• **Requirement**
Your answer should be every line below that includes the word "bröstmjölk".

Saved entries
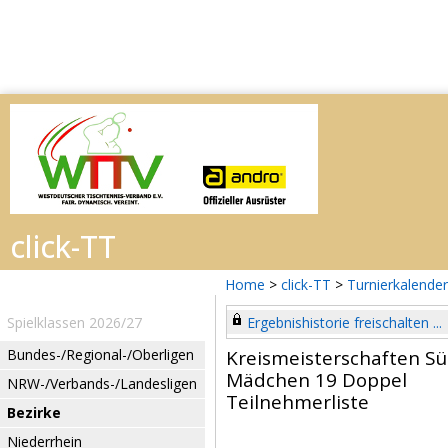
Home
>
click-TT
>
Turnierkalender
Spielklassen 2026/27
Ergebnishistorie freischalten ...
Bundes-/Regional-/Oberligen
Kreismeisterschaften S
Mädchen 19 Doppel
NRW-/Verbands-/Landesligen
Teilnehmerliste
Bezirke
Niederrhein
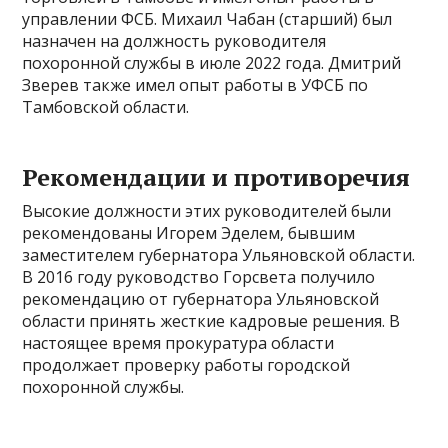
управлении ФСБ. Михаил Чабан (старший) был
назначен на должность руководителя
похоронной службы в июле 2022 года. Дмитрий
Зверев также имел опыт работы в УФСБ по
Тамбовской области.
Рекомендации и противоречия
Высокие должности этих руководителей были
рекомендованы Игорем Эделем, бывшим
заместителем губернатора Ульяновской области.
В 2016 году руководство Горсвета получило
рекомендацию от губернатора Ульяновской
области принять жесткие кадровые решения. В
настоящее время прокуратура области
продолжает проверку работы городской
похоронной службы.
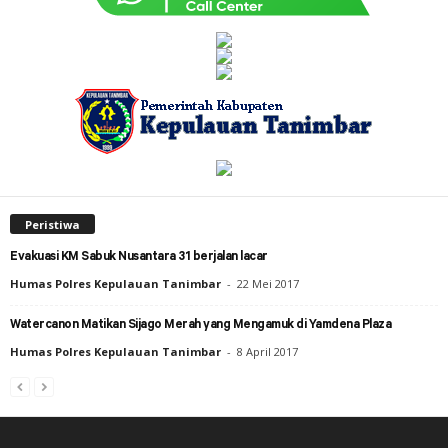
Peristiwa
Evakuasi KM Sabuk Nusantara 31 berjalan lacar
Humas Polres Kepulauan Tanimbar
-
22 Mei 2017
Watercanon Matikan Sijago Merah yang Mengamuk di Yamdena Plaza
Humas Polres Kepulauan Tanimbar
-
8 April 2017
---
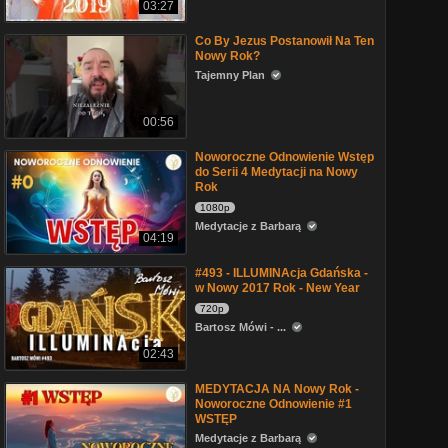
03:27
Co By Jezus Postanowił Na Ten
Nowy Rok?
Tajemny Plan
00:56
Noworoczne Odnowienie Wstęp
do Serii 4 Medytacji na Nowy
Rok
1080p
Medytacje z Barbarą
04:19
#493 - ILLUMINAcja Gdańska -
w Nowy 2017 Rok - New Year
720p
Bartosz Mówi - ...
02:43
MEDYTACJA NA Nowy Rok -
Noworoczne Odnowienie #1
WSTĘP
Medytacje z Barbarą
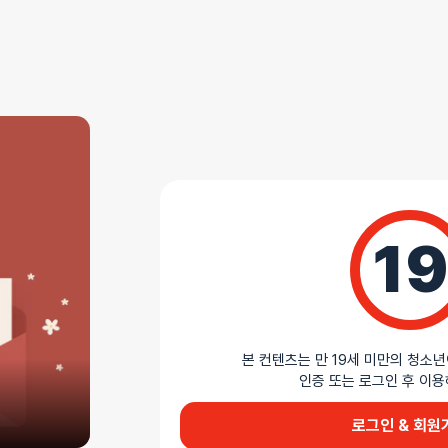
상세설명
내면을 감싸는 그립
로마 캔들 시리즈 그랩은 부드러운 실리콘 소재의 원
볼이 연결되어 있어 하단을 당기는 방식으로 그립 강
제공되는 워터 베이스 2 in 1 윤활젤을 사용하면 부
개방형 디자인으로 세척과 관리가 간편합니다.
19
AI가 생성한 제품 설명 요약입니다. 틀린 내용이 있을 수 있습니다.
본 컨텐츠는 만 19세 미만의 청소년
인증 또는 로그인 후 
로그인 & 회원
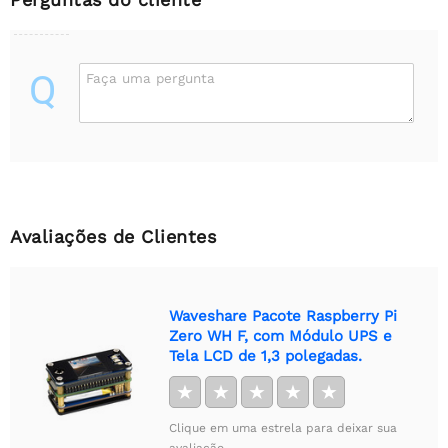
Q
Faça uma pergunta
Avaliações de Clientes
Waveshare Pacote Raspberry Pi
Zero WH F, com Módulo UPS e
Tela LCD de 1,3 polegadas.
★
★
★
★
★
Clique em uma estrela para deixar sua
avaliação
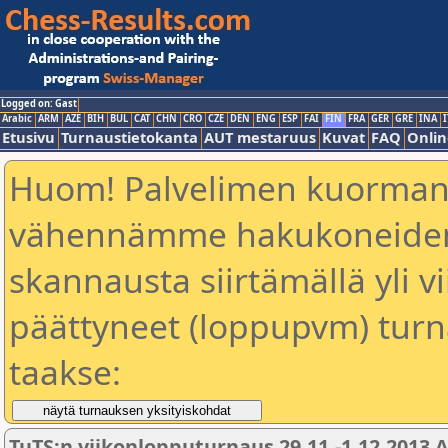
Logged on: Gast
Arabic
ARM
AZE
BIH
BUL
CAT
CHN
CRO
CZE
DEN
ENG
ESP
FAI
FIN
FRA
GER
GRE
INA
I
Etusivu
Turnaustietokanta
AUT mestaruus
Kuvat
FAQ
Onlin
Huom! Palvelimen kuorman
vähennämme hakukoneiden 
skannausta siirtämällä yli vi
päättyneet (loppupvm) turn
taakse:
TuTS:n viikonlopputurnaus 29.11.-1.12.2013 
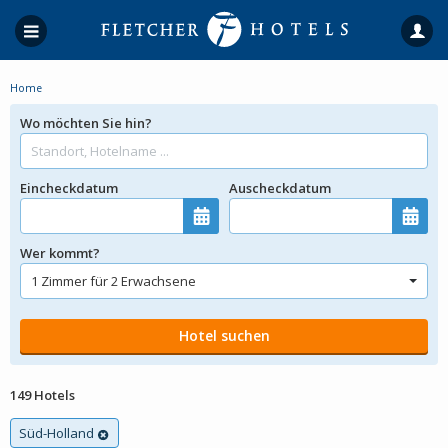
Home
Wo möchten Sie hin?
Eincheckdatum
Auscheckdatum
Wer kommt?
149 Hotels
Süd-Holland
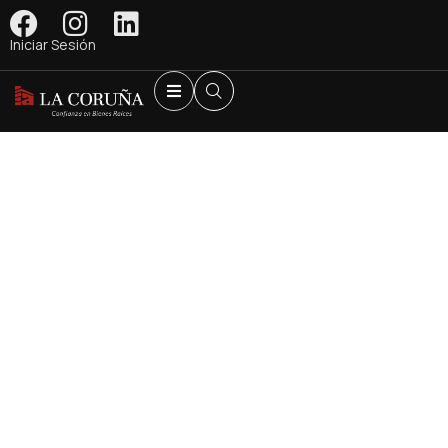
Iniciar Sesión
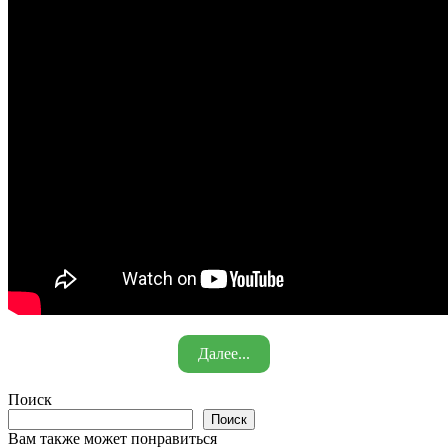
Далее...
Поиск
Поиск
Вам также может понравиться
* * *
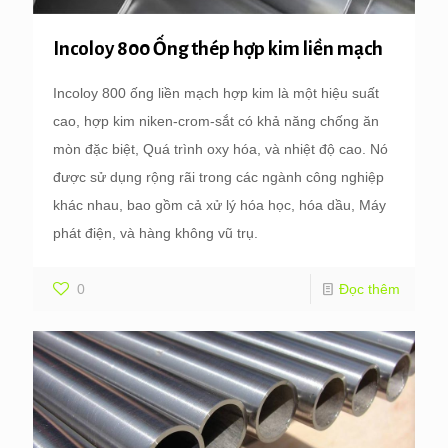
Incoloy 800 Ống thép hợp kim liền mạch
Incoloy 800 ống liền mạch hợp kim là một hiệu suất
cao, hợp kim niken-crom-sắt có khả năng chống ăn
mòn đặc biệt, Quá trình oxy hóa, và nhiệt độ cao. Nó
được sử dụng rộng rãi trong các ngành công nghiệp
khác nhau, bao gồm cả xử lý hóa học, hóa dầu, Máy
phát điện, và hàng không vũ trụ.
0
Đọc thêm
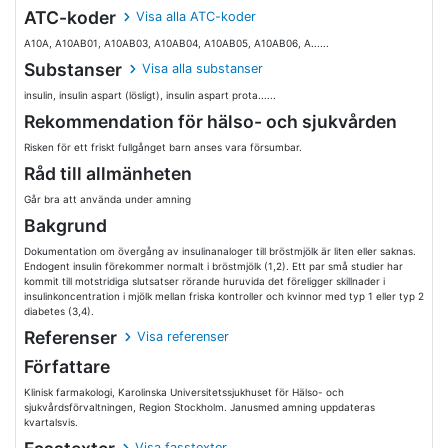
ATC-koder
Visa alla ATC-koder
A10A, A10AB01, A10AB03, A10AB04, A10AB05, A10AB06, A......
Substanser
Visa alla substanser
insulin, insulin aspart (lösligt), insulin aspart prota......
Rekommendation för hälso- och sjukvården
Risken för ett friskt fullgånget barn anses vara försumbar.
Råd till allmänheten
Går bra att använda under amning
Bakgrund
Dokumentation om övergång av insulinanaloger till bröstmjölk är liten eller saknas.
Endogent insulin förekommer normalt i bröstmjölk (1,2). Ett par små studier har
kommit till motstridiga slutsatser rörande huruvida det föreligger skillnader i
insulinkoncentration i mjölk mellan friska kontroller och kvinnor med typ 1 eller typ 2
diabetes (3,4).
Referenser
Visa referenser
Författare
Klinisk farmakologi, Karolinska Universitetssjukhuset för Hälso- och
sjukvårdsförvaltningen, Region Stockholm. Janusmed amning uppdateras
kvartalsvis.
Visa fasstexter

• **Solution**
Dokumentation om övergång av insulinanaloger till bröstmjölk är liten eller saknas.
Endogent insulin förekommer normalt i bröstmjölk (1,2). Ett par små studier har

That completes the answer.